Tem-se como foco, na presente análise, a área criminal. Nesta seara, as garantias constitucionais previstas são amplíssimas. Elas podam a atuação punitiva estatal e põe a salvo os direitos básicos dos cidadãos, como, por exemplo, o direito de ser preso apenas após o trânsito em julgado da sentença penal condenatória, permitindo algumas exceções à regra, o direito ao devido processo legal, à ampla defesa, ao contraditório, o direto de ter fundamentada toda decisão que restrinja a liberdade, os direitos e os bens de qualquer pessoa etc.
Muitas dessa garantias, na prática, são esquecidas. Verifica-se, no cotidiano forense, prisões realizadas sem qualquer fundamentação idônea, motivadas apenas pelo clamor público ou pela gravidade abstrata do crime praticado. Não se está aqui negando a importância ou a razão da população em clamar por justiça diante da prática de delitos que tenham causado repercussão na sociedade. Porém, o que não se pode esquecer é que vivemos num Estado Democrático de Direito, onde as condutas dos representantes estatais devem-se pautar pelo que descreve a lei.
Os julgadores não podem absorver as angústias, mesmo que justas, da sociedade. Ele é um agente político preparado para manter-se equidistante das partes em conflito. Imaginem, senhores leitores, um parente ou amigo que tenha se envolvido, por qualquer motivo, em algum crime de grande repercussão. Por esse fato ele não merece ser processado de acordo com os procedimentos legais? Não merece gozar das garantias constitucionais? Pensem, ainda, em contexto diferente, no caso de uma contenda qualquer que envolva você e o seu vizinho. Seria aceitável que quem fosse resolver o litígio estivesse influenciado pela parte contrária? Que o julgador absorvesse as angústias do vizinho e, assim, decidisse o problema? Acredito que ninguém aceitaria tal julgador parcial. Pois então, porque permitir ou aceitar que quem tenha praticado um crime (ofensa maior à sociedade) seja julgado por alguém influenciado pela própria sociedade? Deve-se, ao menos, refletir a respeito do assunto.

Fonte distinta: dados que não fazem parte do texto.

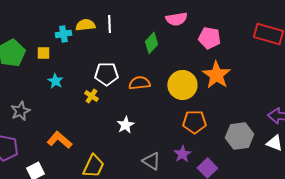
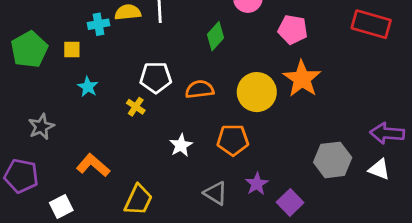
orange pentagon: (194, 122) -> (233, 140), moved

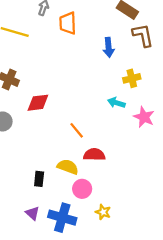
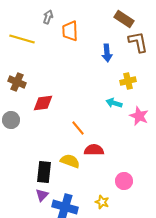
black rectangle: (39, 179) -> (44, 172), size x1.5
pink circle: (82, 189) -> (124, 181), moved
purple triangle: (32, 213) -> (42, 195), moved, turned 32

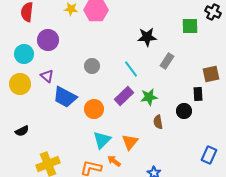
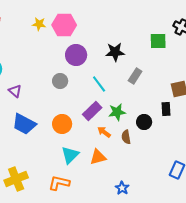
purple circle: (48, 40) -> (76, 55), moved
blue trapezoid: (65, 97) -> (24, 124), moved
black circle: (184, 111) -> (144, 122), moved
orange triangle: (130, 142) -> (98, 157), turned 36
orange arrow: (114, 161) -> (104, 132), moved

A lei garante essa imparcialidade. O pensamento de que as normas ou garantias constitucionais servem apenas para deixar impune o criminoso, é falso. Nossa legislação é severa, muitas vezes desproporcional, e, como bem afirmado em artigo anterior de outro colega Defensor, prevê soluções impensadas para temas de extrema complexidade, tudo pelo fato de ter ocorrido um evento de repercussão nacional.
Porém, por mais estranho que pareça, não raro os próprios julgadores esquecem os limites impostos na Lei Maior e na legislação ordinária e atuam em manifesto confronto com elas.
Para exemplificar tal percepção, apenas nos meandros estreitos da área criminal, veja-se o que ocorre com quem é preso em flagrante delito por um crime qualquer. A lei determina, no artigo 310, parágrafo único do Código de Processo Penal, que o juiz, quando recebe a comunicação do flagrante, o que dever ocorrer em até 24 horas, deve conceder ao preso a liberdade provisória se não estiverem presentes os fundamentos da prisão preventiva. O que parece é que esta norma não está escrita. Muitos juízes, não todos, contentam-se em proferir uma sucinta decisão homologatória do flagrante. Nem ao menos analisam se estão presentes as razões para a decretação da prisão preventiva, até para dizer que estão, ofendendo, frontalmente, o que prevê a lei.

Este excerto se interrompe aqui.